The impressive performance of generalist large language models (LLMs) such as GPT and Claude in healthcare raises a critical question: will domain-specific medical specialist models become obsolete? We argue that the future of medical artificial intelligence (AI) lies not in building monolithic medical foundation models, nor in replacing human expertise, but in orchestrating collaboration among generalist LLMs, domain-specific specialist models, and clinicians. We propose HetMedAgent, a heterogeneous medical multi-agent framework that enables conflict-aware evidence fusion, uncertainty-based clinician intervention triggering, and adaptive threshold calibration.

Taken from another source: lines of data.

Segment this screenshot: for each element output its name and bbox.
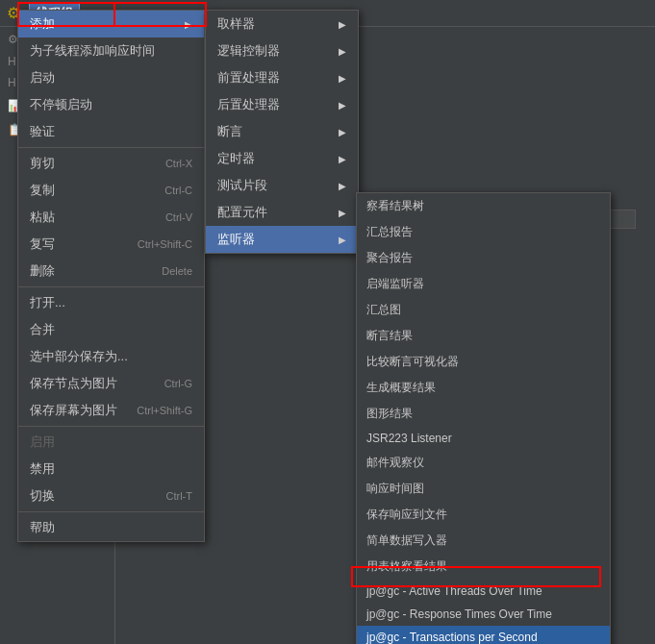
arrow-assert: ▶ bbox=[339, 127, 346, 137]
monitor-item-15[interactable]: jp@gc - Active Threads Over Time bbox=[357, 580, 610, 603]
http-icon2: H bbox=[8, 76, 16, 89]
arrow-logic: ▶ bbox=[339, 46, 346, 57]
menu-add-response-time[interactable]: 为子线程添加响应时间 bbox=[18, 37, 204, 64]
menu-enable[interactable]: 启用 bbox=[18, 429, 204, 456]
arrow-icon: ▶ bbox=[185, 19, 192, 30]
separator3 bbox=[18, 426, 204, 427]
menu-delete[interactable]: 删除 Delete bbox=[18, 258, 204, 285]
menu-toggle[interactable]: 切换 Ctrl-T bbox=[18, 483, 204, 509]
submenu-logic-ctrl[interactable]: 逻辑控制器 ▶ bbox=[206, 37, 358, 64]
menu-cut[interactable]: 剪切 Ctrl-X bbox=[18, 150, 204, 177]
arrow-pre: ▶ bbox=[339, 73, 346, 84]
context-menu-main: 添加 ▶ 为子线程添加响应时间 启动 不停顿启动 验证 剪切 Ctrl-X 复制… bbox=[17, 10, 205, 542]
http-icon: H bbox=[8, 55, 16, 68]
separator4 bbox=[18, 511, 204, 512]
menu-disable[interactable]: 禁用 bbox=[18, 456, 204, 483]
monitor-item-11[interactable]: 响应时间图 bbox=[357, 476, 610, 502]
menu-save-selected[interactable]: 选中部分保存为... bbox=[18, 343, 204, 370]
monitor-item-8[interactable]: 图形结果 bbox=[357, 401, 610, 427]
submenu-monitor[interactable]: 监听器 ▶ bbox=[206, 226, 358, 253]
arrow-config: ▶ bbox=[339, 208, 346, 218]
menu-save-node-img[interactable]: 保存节点为图片 Ctrl-G bbox=[18, 370, 204, 397]
separator1 bbox=[18, 147, 204, 148]
monitor-item-9[interactable]: JSR223 Listener bbox=[357, 427, 610, 450]
shortcut-toggle: Ctrl-T bbox=[166, 490, 193, 502]
shortcut-copy: Ctrl-C bbox=[164, 185, 192, 196]
shortcut-del: Delete bbox=[162, 265, 192, 277]
submenu-test-fragment[interactable]: 测试片段 ▶ bbox=[206, 172, 358, 199]
monitor-item-2[interactable]: 聚合报告 bbox=[357, 245, 610, 271]
menu-open[interactable]: 打开... bbox=[18, 289, 204, 316]
separator2 bbox=[18, 286, 204, 287]
menu-save-screen-img[interactable]: 保存屏幕为图片 Ctrl+Shift-G bbox=[18, 397, 204, 424]
monitor-item-3[interactable]: 启端监听器 bbox=[357, 271, 610, 297]
menu-add-label: 添加 bbox=[30, 15, 55, 33]
shortcut-cut: Ctrl-X bbox=[165, 158, 192, 169]
submenu-monitor: 察看结果树 汇总报告 聚合报告 启端监听器 汇总图 断言结果 比较断言可视化器 … bbox=[356, 192, 611, 644]
arrow-post: ▶ bbox=[339, 100, 346, 111]
shortcut-dup: Ctrl+Shift-C bbox=[138, 238, 192, 250]
submenu-assertion[interactable]: 断言 ▶ bbox=[206, 118, 358, 145]
shortcut-paste: Ctrl-V bbox=[165, 211, 192, 223]
monitor-item-12[interactable]: 保存响应到文件 bbox=[357, 502, 610, 528]
shortcut-save-node: Ctrl-G bbox=[164, 378, 192, 389]
monitor-item-5[interactable]: 断言结果 bbox=[357, 323, 610, 349]
submenu-sampler[interactable]: 取样器 ▶ bbox=[206, 11, 358, 37]
menu-add[interactable]: 添加 ▶ bbox=[18, 11, 204, 37]
menu-paste[interactable]: 粘贴 Ctrl-V bbox=[18, 204, 204, 231]
arrow-sampler: ▶ bbox=[339, 19, 346, 30]
submenu-add: 取样器 ▶ 逻辑控制器 ▶ 前置处理器 ▶ 后置处理器 ▶ 断言 ▶ 定时器 ▶… bbox=[205, 10, 359, 254]
monitor-item-1[interactable]: 汇总报告 bbox=[357, 219, 610, 245]
menu-help[interactable]: 帮助 bbox=[18, 514, 204, 541]
arrow-monitor: ▶ bbox=[339, 235, 346, 245]
submenu-pre-processor[interactable]: 前置处理器 ▶ bbox=[206, 64, 358, 91]
arrow-fragment: ▶ bbox=[339, 181, 346, 191]
submenu-config-element[interactable]: 配置元件 ▶ bbox=[206, 199, 358, 226]
monitor-item-16[interactable]: jp@gc - Response Times Over Time bbox=[357, 603, 610, 626]
shortcut-save-screen: Ctrl+Shift-G bbox=[137, 405, 192, 416]
monitor-item-4[interactable]: 汇总图 bbox=[357, 297, 610, 323]
monitor-item-0[interactable]: 察看结果树 bbox=[357, 193, 610, 219]
monitor-item-13[interactable]: 简单数据写入器 bbox=[357, 528, 610, 554]
menu-validate[interactable]: 验证 bbox=[18, 118, 204, 145]
menu-start[interactable]: 启动 bbox=[18, 64, 204, 91]
menu-merge[interactable]: 合并 bbox=[18, 316, 204, 343]
monitor-item-14[interactable]: 用表格察看结果 bbox=[357, 554, 610, 580]
monitor-item-17[interactable]: jp@gc - Transactions per Second bbox=[357, 626, 610, 644]
menu-start-no-pause[interactable]: 不停顿启动 bbox=[18, 91, 204, 118]
menu-duplicate[interactable]: 复写 Ctrl+Shift-C bbox=[18, 231, 204, 258]
arrow-timer: ▶ bbox=[339, 154, 346, 164]
monitor-item-6[interactable]: 比较断言可视化器 bbox=[357, 349, 610, 375]
monitor-item-10[interactable]: 邮件观察仪 bbox=[357, 450, 610, 476]
submenu-post-processor[interactable]: 后置处理器 ▶ bbox=[206, 91, 358, 118]
menu-copy[interactable]: 复制 Ctrl-C bbox=[18, 177, 204, 204]
monitor-item-7[interactable]: 生成概要结果 bbox=[357, 375, 610, 401]
submenu-timer[interactable]: 定时器 ▶ bbox=[206, 145, 358, 172]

Experiments on three real-world clinical decision-making tasks demonstrate that the synergy between generalist LLMs and domain-specific specialist models significantly outperforms using either type of model alone, validating the irreplaceable value of specialist models in modality-specific analysis. HetMedAgent represents a shift from building medical LLMs or foundation models to multi-agent collaboration, achieving a balance between general reasoning capabilities and domain-specific precision.

Lay Summary

Large AI language models can answer many medical questions, but healthcare decisions often depend on detailed evidence from different sources, such as heart ultrasound reports, ECG images, and clinicians’ experience. Relying on one general-purpose AI system may miss important details or give unsafe recommendations. We developed HetMedAgent, a collaborative medical AI framework in which different “agents” work together. A general AI model coordinates the task and summarizes the reasoning, while specialist AI models analyze specific medical data such as echocardiography reports and ECG images. When the system is uncertain or the specialists disagree, the case is sent to a clinician for review instead of being handled automatically. We tested this approach on real cardiovascular decision-making tasks, including predicting hospital admission risk, likely admission cause, and disease severity. Combining general AI with specialist models performed better than using either alone, showing that specialist medical models still provide important value. We also tested the system on chest X-ray cases and found encouraging results in another clinical domain. Our work suggests that the future of medical AI should not be a single model replacing doctors, but a team-based system where general AI, specialist AI, and clinicians each contribute their strengths to support safer and more reliable decisions.